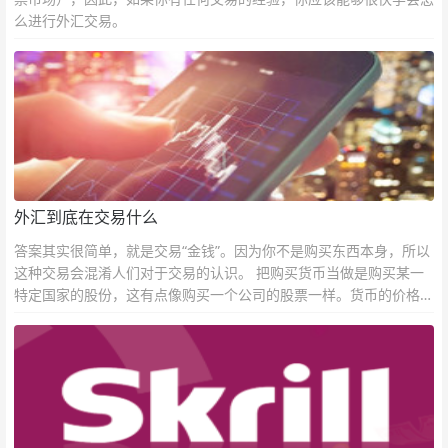
么进行外汇交易。
外汇到底在交易什么
答案其实很简单，就是交易“金钱”。因为你不是购买东西本身，所以
这种交易会混淆人们对于交易的认识。 把购买货币当做是购买某一
特定国家的股份，这有点像购买一个公司的股票一样。货币的价格直
接反映市场对于一国当前以及未来经济状况的判断。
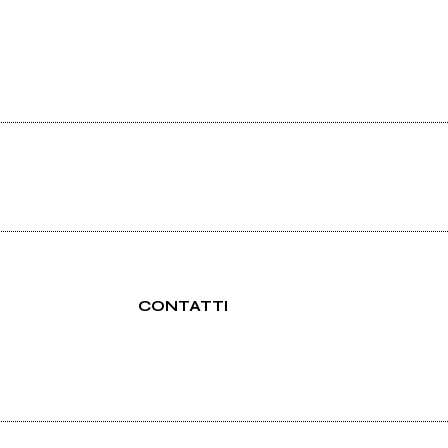
CONTATTI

**Assignment**.
Transcribe the whole listing exactly but exclude images.

**Solution for this task**.
么进行外汇交易。
外汇到底在交易什么
答案其实很简单，就是交易“金钱”。因为你不是购买东西本身，所以
这种交易会混淆人们对于交易的认识。 把购买货币当做是购买某一
特定国家的股份，这有点像购买一个公司的股票一样。货币的价格直
接反映市场对于一国当前以及未来经济状况的判断。
CONTATTI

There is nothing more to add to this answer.